[EXERCISE DESCRIPTION] Give the entries again exactly; drop the pictures.

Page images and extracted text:
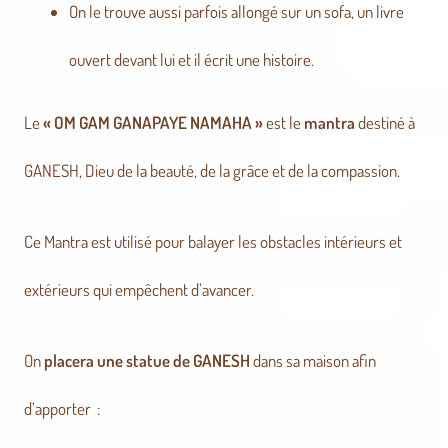
On le trouve aussi parfois allongé sur un sofa, un livre
ouvert devant lui et il écrit une histoire.
Le
« OM GAM GANAPAYE NAMAHA »
est le
mantra
destiné à
GANESH, Dieu de la beauté, de la grâce et de la compassion.
Ce Mantra est utilisé pour balayer les obstacles intérieurs et
extérieurs qui empêchent d’avancer.
On
placera une statue de GANESH
dans sa maison afin
d’apporter :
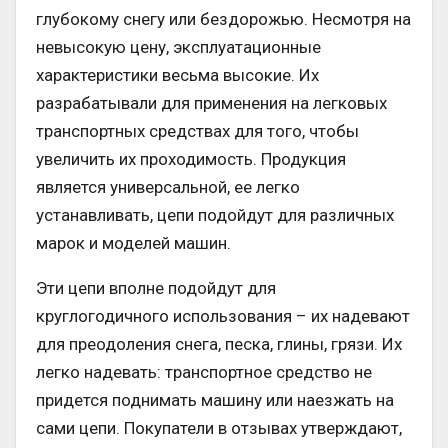
глубокому снегу или бездорожью. Несмотря на
невысокую цену, эксплуатационные
характеристики весьма высокие. Их
разрабатывали для применения на легковых
транспортных средствах для того, чтобы
увеличить их проходимость. Продукция
является универсальной, ее легко
устанавливать, цепи подойдут для различных
марок и моделей машин.
Эти цепи вполне подойдут для
круглогодичного использования – их надевают
для преодоления снега, песка, глины, грязи. Их
легко надевать: транспортное средство не
придется поднимать машину или наезжать на
сами цепи. Покупатели в отзывах утверждают,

[TASK OUTPUT]
On le trouve aussi parfois allongé sur un sofa, un livre
ouvert devant lui et il écrit une histoire.
Le
« OM GAM GANAPAYE NAMAHA »
est le
mantra
destiné à
GANESH, Dieu de la beauté, de la grâce et de la compassion.
Ce Mantra est utilisé pour balayer les obstacles intérieurs et
extérieurs qui empêchent d’avancer.
On
placera une statue de GANESH
dans sa maison afin
d’apporter :
глубокому снегу или бездорожью. Несмотря на
невысокую цену, эксплуатационные
характеристики весьма высокие. Их
разрабатывали для применения на легковых
транспортных средствах для того, чтобы
увеличить их проходимость. Продукция
является универсальной, ее легко
устанавливать, цепи подойдут для различных
марок и моделей машин.
Эти цепи вполне подойдут для
круглогодичного использования – их надевают
для преодоления снега, песка, глины, грязи. Их
легко надевать: транспортное средство не
придется поднимать машину или наезжать на
сами цепи. Покупатели в отзывах утверждают,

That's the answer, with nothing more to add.